# Looking for Ken Grimwood's novel Replay



## jderouen (Jul 15, 2009)

Amazon doesn't offer Kim Grimwood's Replay for the Kindle. This is my all-time favorite novel, and I'd love to have it for the Kindle for my every two years (or so) re-read. Any idea where I might find it in a format that the Kindle 2 would accept?

Joe


----------



## telracs (Jul 12, 2009)

Can't help you, but just want to say it's one of my favorite books also.


----------



## jderouen (Jul 15, 2009)

Nice to know! 

This is a book that, when I find it in used book stores, I always pick up copies to give away to friends.
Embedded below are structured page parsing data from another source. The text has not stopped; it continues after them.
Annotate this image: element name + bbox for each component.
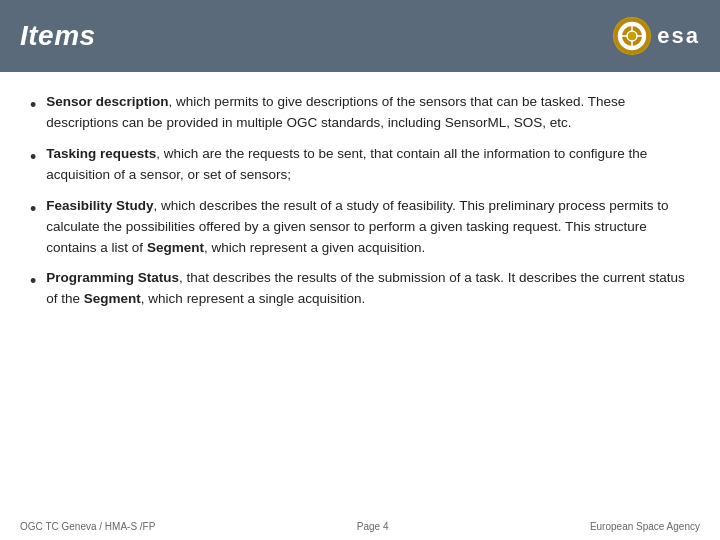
svg-point-1 [619,23,645,49]
footer-right: European Space Agency [590,521,700,532]
term-4: Programming Status [46,270,179,285]
slide-title: Items [20,20,96,52]
slide: Items esa • Sensor description, which pe… [0,0,720,540]
slide-footer: OGC TC Geneva / HMA-S /FP Page 4 Europea… [0,515,720,540]
footer-left: OGC TC Geneva / HMA-S /FP [20,521,155,532]
term-3-after: , which represent a given acquisition. [204,240,425,255]
slide-header: Items esa [0,0,720,72]
bullet-text-4: Programming Status, that describes the r… [46,268,690,310]
term-4-inline-bold: Segment [84,291,141,306]
bullet-item-2: • Tasking requests, which are the reques… [30,144,690,186]
slide-content: • Sensor description, which permits to g… [0,72,720,515]
footer-center: Page 4 [357,521,389,532]
esa-logo: esa [613,17,700,55]
term-3: Feasibility Study [46,198,153,213]
bullet-dot-2: • [30,145,36,170]
term-3-inline-bold: Segment [147,240,204,255]
term-4-after: , which represent a single acquisition. [141,291,365,306]
esa-logo-icon [613,17,651,55]
term-1: Sensor description [46,94,168,109]
svg-point-2 [627,31,637,41]
bullet-item-3: • Feasibility Study, which describes the… [30,196,690,259]
term-2: Tasking requests [46,146,156,161]
bullet-dot-4: • [30,269,36,294]
bullet-text-1: Sensor description, which permits to giv… [46,92,690,134]
svg-point-0 [614,18,650,54]
bullet-text-2: Tasking requests, which are the requests… [46,144,690,186]
bullet-item-1: • Sensor description, which permits to g… [30,92,690,134]
bullet-dot-1: • [30,93,36,118]
bullet-dot-3: • [30,197,36,222]
bullet-text-3: Feasibility Study, which describes the r… [46,196,690,259]
bullet-item-4: • Programming Status, that describes the… [30,268,690,310]
esa-logo-text: esa [657,23,700,49]
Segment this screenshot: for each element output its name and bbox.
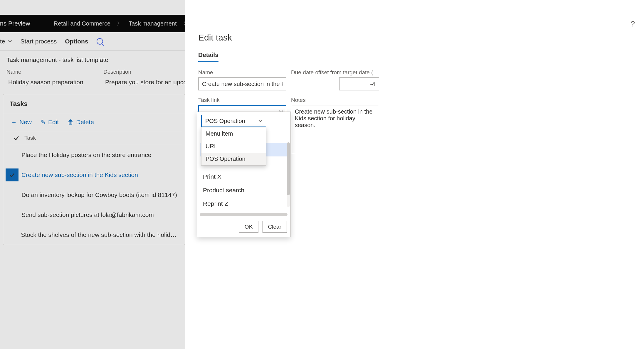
brand-partial: ns Preview <box>0 20 30 27</box>
delete-button[interactable]: 🗑 Delete <box>68 119 94 126</box>
table-row[interactable]: Send sub-section pictures at lola@fabrik… <box>3 205 185 225</box>
field-name: Name <box>198 69 286 90</box>
field-description: Description Prepare you store for an upc… <box>103 69 199 89</box>
row-select-icon[interactable] <box>6 168 19 181</box>
field-label: Description <box>103 69 199 75</box>
edit-button[interactable]: ✎ Edit <box>41 119 59 126</box>
field-label: Task link <box>198 97 286 103</box>
vertical-scrollbar[interactable] <box>287 142 290 207</box>
description-input[interactable]: Prepare you store for an upcom… <box>103 77 199 89</box>
task-text: Place the Holiday posters on the store e… <box>20 151 151 159</box>
row-select-icon[interactable] <box>6 149 19 161</box>
field-label: Name <box>198 69 286 76</box>
scrollbar-thumb[interactable] <box>200 213 287 216</box>
chevron-down-icon <box>258 119 263 123</box>
row-select-icon[interactable] <box>6 208 19 221</box>
lookup-actions: OK Clear <box>197 218 290 237</box>
table-row[interactable]: Do an inventory lookup for Cowboy boots … <box>3 185 185 205</box>
due-offset-input[interactable] <box>339 77 379 90</box>
button-label: Edit <box>48 119 59 126</box>
actionbar-item[interactable]: te <box>0 38 12 45</box>
checkmark-icon <box>13 135 20 141</box>
row-select-icon[interactable] <box>6 228 18 241</box>
actionbar-item-label: Start process <box>21 38 57 45</box>
sort-asc-icon[interactable]: ↑ <box>278 132 280 139</box>
field-notes: Notes <box>291 97 379 154</box>
plus-icon: ＋ <box>11 118 17 126</box>
breadcrumb-item[interactable]: Task management <box>129 20 176 27</box>
ok-button[interactable]: OK <box>239 221 258 233</box>
button-label: Delete <box>76 119 94 126</box>
button-label: New <box>19 119 32 126</box>
tasks-card: Tasks ＋ New ✎ Edit 🗑 Delete Task Place t… <box>3 94 185 245</box>
field-due-offset: Due date offset from target date (+/- … <box>291 69 379 90</box>
pencil-icon: ✎ <box>41 119 46 126</box>
options-button[interactable]: Options <box>65 38 88 45</box>
field-name: Name Holiday season preparation <box>6 69 92 89</box>
task-text: Stock the shelves of the new sub-section… <box>20 231 177 238</box>
row-select-icon[interactable] <box>6 188 19 201</box>
tasks-toolbar: ＋ New ✎ Edit 🗑 Delete <box>3 113 185 131</box>
tasks-column-header[interactable]: Task <box>6 131 182 145</box>
horizontal-scrollbar[interactable] <box>200 213 287 216</box>
task-text: Send sub-section pictures at lola@fabrik… <box>20 211 154 218</box>
help-button[interactable]: ? <box>628 19 638 28</box>
dropdown-item[interactable]: POS Operation <box>201 153 266 165</box>
column-label: Task <box>24 135 36 141</box>
lookup-option[interactable]: Reprint Z <box>200 197 287 210</box>
name-input[interactable]: Holiday season preparation <box>6 77 92 89</box>
panel-tabs: Details <box>198 51 631 62</box>
table-row[interactable]: Create new sub-section in the Kids secti… <box>3 165 185 185</box>
actionbar-item-label: te <box>0 38 5 45</box>
new-button[interactable]: ＋ New <box>11 118 32 126</box>
notes-textarea[interactable] <box>291 105 379 153</box>
tasks-title: Tasks <box>3 94 185 113</box>
table-row[interactable]: Place the Holiday posters on the store e… <box>3 145 185 165</box>
chevron-down-icon <box>8 39 12 44</box>
select-value: POS Operation <box>205 118 245 124</box>
field-label: Notes <box>291 97 379 103</box>
lookup-option[interactable]: Print X <box>200 170 287 183</box>
search-button[interactable] <box>97 38 103 45</box>
task-text: Create new sub-section in the Kids secti… <box>20 171 138 178</box>
page-title: Task management - task list template <box>6 56 179 63</box>
lookup-option[interactable]: Product search <box>200 183 287 197</box>
clear-button[interactable]: Clear <box>263 221 287 233</box>
breadcrumb-item[interactable]: Retail and Commerce <box>54 20 110 27</box>
field-label: Due date offset from target date (+/- … <box>291 69 379 76</box>
name-input[interactable] <box>198 77 286 90</box>
dropdown-item[interactable]: URL <box>201 140 266 153</box>
scrollbar-thumb[interactable] <box>287 142 290 195</box>
lookup-type-dropdown: Menu itemURLPOS Operation <box>201 127 266 166</box>
actionbar-item-label: Options <box>65 38 88 45</box>
action-bar: te Start process Options <box>0 32 185 50</box>
chevron-right-icon: 〉 <box>117 20 122 27</box>
task-link-lookup: POS Operation Menu itemURLPOS Operation … <box>197 112 291 237</box>
tab-details[interactable]: Details <box>198 51 218 62</box>
page-header: Task management - task list template Nam… <box>0 50 185 92</box>
panel-title: Edit task <box>198 33 631 43</box>
lookup-type-select[interactable]: POS Operation <box>201 115 266 127</box>
field-label: Name <box>6 69 92 75</box>
search-icon <box>97 38 103 45</box>
trash-icon: 🗑 <box>68 119 74 126</box>
task-text: Do an inventory lookup for Cowboy boots … <box>20 191 177 198</box>
start-process-button[interactable]: Start process <box>21 38 57 45</box>
table-row[interactable]: Stock the shelves of the new sub-section… <box>3 225 185 245</box>
dropdown-item[interactable]: Menu item <box>201 127 266 140</box>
I haven't found a friend yet that didn't end up loving it.


----------



## Sporadic (May 1, 2009)

Sent you a PM. Please PM me back when you get it.


----------



## sharyn (Oct 30, 2008)

I *love* this book!  I haven't read it in years, and don't even own it anymore, but I absolutely love it.  I just clicked on "I want to read this book on my Kindle" on the Amazon page...

Thanks for the reminder!


----------



## Ann in Arlington (Oct 27, 2008)

Definitely click as sharyn suggets. . . .you might also (if you haven't arlready) list it in the "Come in and Click" sticky thread above. . . .we have members here who regularly click to request books be 'kindlized' and it seems to be working!


----------